Brèche, de Li-Cam : Comment on fera après la fin du monde ?

Dans Brèche, Li-Cam nous offre une réponse optimiste à cette question, qui peut aussi servir de mode d’emploi dans ce roman choral entre dystopie et conte fantastique.

Crédits photo Antoine Merlet

C’est la fin du XXIe siècle grosso modo, les états se sont effondrés et les ultra-riches ont pris le contrôle. L’humanité n’a pas été capable d’enrayer le changement climatique et les réfugiés se comptent par millions en Europe dans des bidonvilles surchauffés. Il y a ceux du dedans qui vivent à travers des IA qui les plongent de plus en plus loin dans l’irréel. Et il y a ceux du dehors qui n’ont pas été considérés comme assez productifs par les ogres (les ultra-riches).

Et c’est dans ce dehors qu’évoluent nos personnages. Un ancien quartier HLM appelé « Maisons-Neuves » est habité par une communauté qui a été capable de survivre grâce à la permaculture et à une forme de démocratie horizontale. Tout le monde aide autant qu’il peut et une matriarche (une femme âgée, handicapée qui était femme de chambre dans l’ancien monde) dirige sans diriger. Ici, personne n’a vraiment le pouvoir.
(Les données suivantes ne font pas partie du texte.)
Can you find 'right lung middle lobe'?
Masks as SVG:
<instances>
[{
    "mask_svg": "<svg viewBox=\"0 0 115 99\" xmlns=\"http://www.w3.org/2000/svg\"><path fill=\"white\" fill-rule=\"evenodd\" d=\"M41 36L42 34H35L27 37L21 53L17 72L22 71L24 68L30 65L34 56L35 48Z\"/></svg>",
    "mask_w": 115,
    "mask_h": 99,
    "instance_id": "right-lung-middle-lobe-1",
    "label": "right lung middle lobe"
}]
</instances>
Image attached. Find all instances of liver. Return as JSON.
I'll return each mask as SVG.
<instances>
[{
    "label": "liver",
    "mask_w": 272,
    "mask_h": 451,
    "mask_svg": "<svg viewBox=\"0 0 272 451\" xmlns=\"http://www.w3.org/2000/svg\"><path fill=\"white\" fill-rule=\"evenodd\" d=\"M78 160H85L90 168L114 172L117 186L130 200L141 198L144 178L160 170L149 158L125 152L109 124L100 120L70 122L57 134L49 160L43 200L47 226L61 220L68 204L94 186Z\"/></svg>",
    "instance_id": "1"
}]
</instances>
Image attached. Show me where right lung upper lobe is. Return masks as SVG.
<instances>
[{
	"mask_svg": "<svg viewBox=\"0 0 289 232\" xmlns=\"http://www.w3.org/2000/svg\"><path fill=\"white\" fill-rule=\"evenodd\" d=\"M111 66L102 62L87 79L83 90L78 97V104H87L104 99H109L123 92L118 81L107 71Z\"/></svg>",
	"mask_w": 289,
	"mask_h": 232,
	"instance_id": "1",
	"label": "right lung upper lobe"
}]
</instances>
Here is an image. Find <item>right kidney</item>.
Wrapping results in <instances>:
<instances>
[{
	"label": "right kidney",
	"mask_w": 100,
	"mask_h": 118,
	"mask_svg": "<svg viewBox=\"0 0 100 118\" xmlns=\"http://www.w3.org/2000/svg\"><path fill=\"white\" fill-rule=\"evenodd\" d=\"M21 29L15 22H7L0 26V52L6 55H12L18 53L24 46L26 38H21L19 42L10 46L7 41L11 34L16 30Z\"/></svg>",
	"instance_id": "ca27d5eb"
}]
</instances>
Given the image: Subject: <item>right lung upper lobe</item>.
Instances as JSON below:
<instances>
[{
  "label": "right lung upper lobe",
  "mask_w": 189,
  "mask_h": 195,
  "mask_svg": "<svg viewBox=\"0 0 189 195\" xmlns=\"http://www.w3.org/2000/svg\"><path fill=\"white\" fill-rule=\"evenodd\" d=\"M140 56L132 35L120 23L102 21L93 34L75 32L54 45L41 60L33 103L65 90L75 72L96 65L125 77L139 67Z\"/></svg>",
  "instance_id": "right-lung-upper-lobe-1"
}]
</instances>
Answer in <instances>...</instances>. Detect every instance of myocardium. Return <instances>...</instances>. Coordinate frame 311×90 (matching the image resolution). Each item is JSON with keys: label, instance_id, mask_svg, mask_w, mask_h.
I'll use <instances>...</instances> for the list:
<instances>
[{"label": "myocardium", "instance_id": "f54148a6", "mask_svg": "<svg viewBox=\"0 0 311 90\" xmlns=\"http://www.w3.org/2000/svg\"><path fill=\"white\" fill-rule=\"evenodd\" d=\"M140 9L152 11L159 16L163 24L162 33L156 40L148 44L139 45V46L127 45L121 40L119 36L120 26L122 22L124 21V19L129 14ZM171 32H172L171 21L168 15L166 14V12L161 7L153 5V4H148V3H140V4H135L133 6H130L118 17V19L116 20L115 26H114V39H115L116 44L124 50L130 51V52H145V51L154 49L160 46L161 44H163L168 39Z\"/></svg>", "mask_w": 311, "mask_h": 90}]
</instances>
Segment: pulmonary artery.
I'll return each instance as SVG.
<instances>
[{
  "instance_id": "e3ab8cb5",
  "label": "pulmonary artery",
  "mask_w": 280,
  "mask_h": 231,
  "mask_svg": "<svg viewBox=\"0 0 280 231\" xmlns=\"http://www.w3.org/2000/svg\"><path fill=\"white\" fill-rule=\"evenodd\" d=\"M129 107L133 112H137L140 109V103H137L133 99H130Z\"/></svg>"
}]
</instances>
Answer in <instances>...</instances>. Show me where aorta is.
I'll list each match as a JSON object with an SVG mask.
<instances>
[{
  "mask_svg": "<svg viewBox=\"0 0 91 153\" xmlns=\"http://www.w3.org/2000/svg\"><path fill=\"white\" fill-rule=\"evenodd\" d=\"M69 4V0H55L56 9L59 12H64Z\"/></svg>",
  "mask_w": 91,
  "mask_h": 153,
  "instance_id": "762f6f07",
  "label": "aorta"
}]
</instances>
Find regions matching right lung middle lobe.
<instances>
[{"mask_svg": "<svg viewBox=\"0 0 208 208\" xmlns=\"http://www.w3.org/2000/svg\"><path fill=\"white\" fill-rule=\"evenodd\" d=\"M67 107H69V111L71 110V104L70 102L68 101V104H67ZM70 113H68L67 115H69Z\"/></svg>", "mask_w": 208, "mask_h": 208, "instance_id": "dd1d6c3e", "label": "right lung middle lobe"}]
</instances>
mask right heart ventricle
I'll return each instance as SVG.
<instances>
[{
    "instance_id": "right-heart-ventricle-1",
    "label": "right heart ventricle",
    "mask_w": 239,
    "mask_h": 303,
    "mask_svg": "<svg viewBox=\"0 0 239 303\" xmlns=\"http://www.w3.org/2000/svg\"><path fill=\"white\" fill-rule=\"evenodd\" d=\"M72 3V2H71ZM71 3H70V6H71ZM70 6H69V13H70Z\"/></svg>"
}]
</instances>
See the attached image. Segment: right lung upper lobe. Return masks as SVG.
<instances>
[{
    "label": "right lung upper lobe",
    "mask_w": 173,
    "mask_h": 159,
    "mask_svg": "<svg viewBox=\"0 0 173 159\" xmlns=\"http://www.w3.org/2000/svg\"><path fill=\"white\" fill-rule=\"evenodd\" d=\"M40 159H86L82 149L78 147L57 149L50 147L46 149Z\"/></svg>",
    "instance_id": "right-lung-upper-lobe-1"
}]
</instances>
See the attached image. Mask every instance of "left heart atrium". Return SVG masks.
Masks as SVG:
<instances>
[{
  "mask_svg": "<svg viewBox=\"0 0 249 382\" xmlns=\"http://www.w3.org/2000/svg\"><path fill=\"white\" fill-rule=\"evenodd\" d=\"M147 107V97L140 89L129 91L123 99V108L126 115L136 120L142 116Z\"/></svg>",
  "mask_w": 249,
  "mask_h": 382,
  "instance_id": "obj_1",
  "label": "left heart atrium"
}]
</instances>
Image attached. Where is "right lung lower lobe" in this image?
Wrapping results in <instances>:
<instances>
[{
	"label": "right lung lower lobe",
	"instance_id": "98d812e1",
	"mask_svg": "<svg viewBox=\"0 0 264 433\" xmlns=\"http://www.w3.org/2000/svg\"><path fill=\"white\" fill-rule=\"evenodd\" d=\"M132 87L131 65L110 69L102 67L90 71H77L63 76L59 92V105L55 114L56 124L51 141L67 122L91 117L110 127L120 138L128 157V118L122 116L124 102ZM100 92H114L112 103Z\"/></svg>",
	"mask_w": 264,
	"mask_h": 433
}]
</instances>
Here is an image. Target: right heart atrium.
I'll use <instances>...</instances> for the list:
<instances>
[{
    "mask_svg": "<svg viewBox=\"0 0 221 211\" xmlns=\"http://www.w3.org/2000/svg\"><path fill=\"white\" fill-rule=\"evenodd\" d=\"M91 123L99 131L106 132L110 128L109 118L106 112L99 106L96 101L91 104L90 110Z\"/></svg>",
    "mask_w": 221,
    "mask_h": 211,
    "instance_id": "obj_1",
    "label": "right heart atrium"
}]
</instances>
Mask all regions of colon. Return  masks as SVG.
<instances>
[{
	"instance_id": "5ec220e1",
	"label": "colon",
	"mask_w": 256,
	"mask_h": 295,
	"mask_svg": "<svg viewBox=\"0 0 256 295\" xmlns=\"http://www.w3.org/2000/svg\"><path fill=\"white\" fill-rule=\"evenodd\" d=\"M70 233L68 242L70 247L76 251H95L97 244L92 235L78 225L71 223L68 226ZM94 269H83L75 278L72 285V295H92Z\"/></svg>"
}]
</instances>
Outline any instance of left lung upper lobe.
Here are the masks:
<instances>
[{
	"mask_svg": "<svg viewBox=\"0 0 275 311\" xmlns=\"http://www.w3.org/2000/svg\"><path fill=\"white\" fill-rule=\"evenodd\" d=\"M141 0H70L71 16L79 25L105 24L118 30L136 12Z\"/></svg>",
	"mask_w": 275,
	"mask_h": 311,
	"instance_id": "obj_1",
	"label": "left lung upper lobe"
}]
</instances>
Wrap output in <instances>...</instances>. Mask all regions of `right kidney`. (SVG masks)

Une ancienne prof d’histoire spécialiste de l’entre-deux-guerres italien qui a des hallucinations, une jeune journaliste qui n’est pas assez allée à l’école et un ingénieur qui crée un nouveau type d’intelligence artificielle ; voici les personnages que nous croisons et qui nous permettent de mieux comprendre comment ce nouveau monde s’en sort.

Ce monde sans école, issu de toutes sortes d’immigration, sans code, a généré une nouvelle langue. Riche d’inspirations italiennes, espagnoles, portugaises ou d’origines inconnues. Une grammaire bancale, lacunaire mais vivante, brutale, efficace. C’est la journaliste qui parle cette langue et c’est une performance littéraire de la part de l’autrice ; car d’un côté c’est une langue riche, fleurie, sensuelle mais de l’autre c’est une langue qui manque de mots et de subtilités pour décrire le monde. Et cette jeune femme d’origine italienne qui s’est arrêtée au CE2 car le monde s’est effondrée, est consciente de ses lacunes et les regrette. Et en même temps, quand les ingénieurs lui parlent avec leur belle langue, elle comprend instantanément que c’est un outil de pouvoir et de domination. Et cela lui fait peur, et cela la rend méfiante. Et la professeure, qui parle encore notre français, remarque justement que la patriarche est capable de passer d’une langue à l’autre, en fonction de son interlocutrice. Cette langue, c’est le monde d’après : détruit, appauvri mais vivant.

Ce roman envisage le pire (l’effondrement) pour donner naissance à mieux d’une certaine manière : éco-féminisme, permaculture, un monde sans police avec une justice débutante mais efficace. Les femmes ici ont pris les choses en main pour tenter de rendre justice à leur manière et pour montrer aux hommes qu’ils doivent avoir peur. C’est ce qui interroge toute femme qui lit ou pense à un avenir précaire : sans état, les agressions sexuelles pourraient exploser. Alors, elles réinventent le pilori et elles innovent. Ce sont les mères de la victime et du coupable qui se parlent et décident de la fin de la peine. Ici, la narratrice montre bien qu’elle sait que ce système n’est pas parfait et sent que c’est questionnable moralement. Quand elles vont chez le violeur avec une cagoule sur la tête pour ne pas être reconnues et qu’elles le ligotent, elle sent et sait qu’elle ne fait pas tout à fait ce qui est juste. Mais elles font comme elles peuvent. Et le résultat est là : ils et elles ont à manger, peuvent même faire du troc avec d’autres communautés et la paix est plutôt assurée. À tel point que des ingénieurs du dedans cherchent à l’étudier pour le reproduire à plus grande échelle, ce qui entraîne méfiance et doutes de la part de la communauté de « Maisons neuves ».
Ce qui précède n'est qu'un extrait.